Escolhi alguns testemunhos de intelectuais e figuras públicas que conviveram com Antônio Candido, que confirmam a importância dele enquanto humanista, professor e intelectual.

“Um intelectual de grande alcance de pensamento e fina erudição, mas com clareza de escrita, isenta de posições dogmáticas e jargão profissional” (Walnice Galvão). “Um intelectual que gostava de criar espaços de cultura” (Augusto Massi), que em palestra, “O Direito à Literatura, fundamenta o direito à fruição generalizada da criação artística como um bem incompressível por ser uma necessidade básica” (Celso Lafer). “Um crítico engajado não só porque militou, com coragem, na vida política, mas também porque encarava a literatura como um instrumento de interrogação da realidade” (José Castello). “Aberto aos jovens autores” (Raimundo Carrero). “Foi nosso melhor crítico literário, um sociólogo com uma visão inédita e brilhante do Brasil e um homem coerente até o fim que protagonizou como ninguém a conturbada história da relação do intelectual brasileiro com a política. Foi um humanista antes de qualquer outro título” (Luiz F. Veríssimo).

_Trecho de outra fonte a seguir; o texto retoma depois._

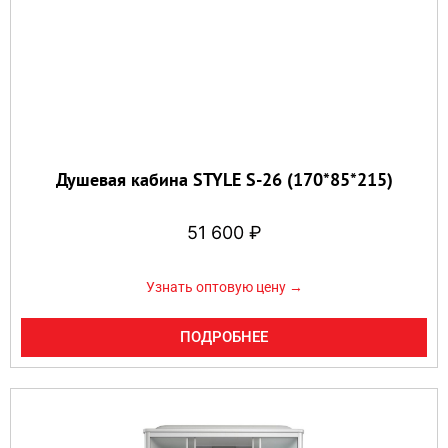
Душевая кабина STYLE S-26 (170*85*215)
51 600
₽
Узнать оптовую цену →
ПОДРОБНЕЕ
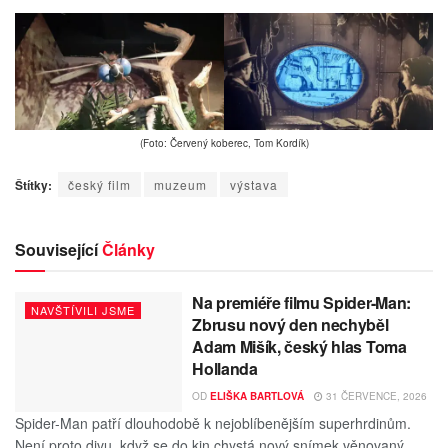
(Foto: Červený koberec, Tom Kordík)
Štítky:
český film
muzeum
výstava
Související
Články
Na premiéře filmu Spider-Man:
NAVŠTÍVILI JSME
Zbrusu nový den nechyběl
Adam Mišík, český hlas Toma
Hollanda
OD
ELIŠKA BARTLOVÁ
31 ČERVENCE, 2026
Spider-Man patří dlouhodobě k nejoblíbenějším superhrdinům.
Není proto divu, když se do kin chystá nový snímek věnovaný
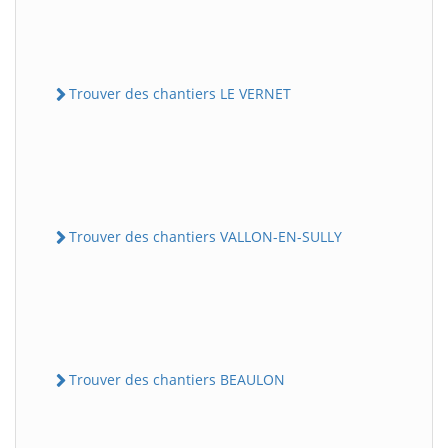
Trouver des chantiers LE VERNET
Trouver des chantiers VALLON-EN-SULLY
Trouver des chantiers BEAULON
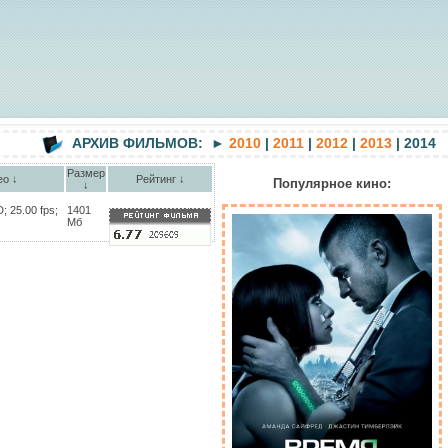
АРХИВ ФИЛЬМОВ: ►
2010
|
2011
|
2012
|
2013
| 2014
Размер
ео ↓
Рейтинг ↓
Популярное кино:
↓
; 25.00 fps;
1401
Мб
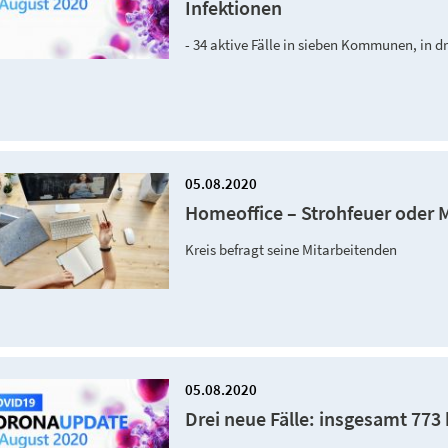
Infektionen
- 34 aktive Fälle in sieben Kommunen, in 
05.08.2020
Homeoffice – Strohfeuer oder M
Kreis befragt seine Mitarbeitenden
05.08.2020
Drei neue Fälle: insgesamt 773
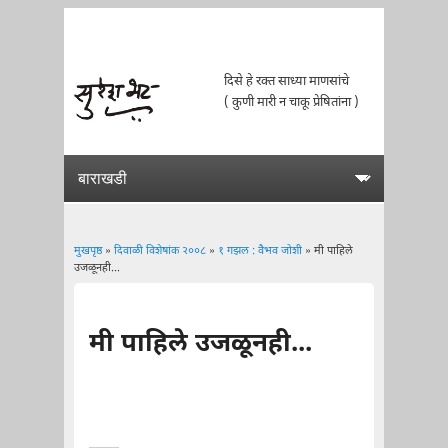
दिसे हे रक्त साध्या माणसांचे
( कुणी मारी न चाकू प्रेषितांना )
मुखपृष्ठ
»
दिवाळी विशेषांक २००८
»
१ गझल : वैभव जोशी
» मी पाहिले
उजळूनही...
You are here
मी पाहिले उजळूनही...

“Um exemplo de vida modelarmente ética. Figura rara. Manteve sua postura digna, limpa. Um exemplo para o ensino e a memória nacional” (Affonso R.de Sant’Anna). “Exemplo de uma vida modelarmente ética. Exemplo de grande dignidade” (Ana Maria Machado), “atravessando momentos da História, mesmo os sombrios, sem perder o sentido dos valores” (Adauto Novaes). “Que acreditava que os valores humanistas poderiam ser resgatados” (Marina Mello e Sousa, sua filha). “Humanista convicto, teve uma importantíssima atuação a favor da transformação social e do direito dos trabalhadores” (Lula).

“Extraordinário carisma pessoal, naturalmente elegante, acolhedor, acessível a todos. Nada pernóstico. Um conversador fascinante e professor perfeito” (Fernando H. Cardoso). Humberto Werneck: “Entre muitas coisas boas, para mim ficou, pois, de Antonio Candido, o couseur maravilhoso que ele foi, dono de uma conversa que, mesmo quando se esgalhava em aliases, tinha sempre um fio saboroso, tobogã verbal em que o ouvinte deslizava, em estado de boquiaberto encantamento”. Concordo.

Desculpe esta canonização e concordância com os testemunhos, pois é o que deixou em mim também.

Comentários

  • Author

    Caro João Magalhães, de fato perdemos um humanista. O homem se foi, mas seu trabalho está entre nós. Seus textos, sempre preocupados com o ser humano em diversas facetas e situações da vida, continuam tendo algo de sério e importante para ser dito. Basta lê-los, e poderemos ver isso. O ensaio dele "O direito à literatura" é uma obra prima, um discurso e uma discussão que deveriam ser lidos por todos. Encontro ali um belo e operacional conceito de literatura, e também encontro nas mesmas linhas uma importante análise que nos demonstra a importância da arte na vida humana. Antonio Candido é um dos meus mestres, quem sempre leio e que sempre me ensina no que concerne à sociedade e à literatura brasileira. Bela e necessária homenagem feita por você a ele nas páginas do JL. Um grande abraço.


  • Author

    Obrigado pelas palavras, Evaldo. Quanto ao humanismo, lembro do fascínio que exerceu em mim o Dr. Albert Schveitzer, abandonando tudo e embrenhando-se nos confins de Lambarène. Levando às desamparadas aldeias negras seus cuidados médicos e a música de Bach, especialidade dele, com seu harmônio de fole. Tal a veneração à vida, que que ficava incomodado quando esmagava uma formiga(em plena floresta africana!), assim escreveu.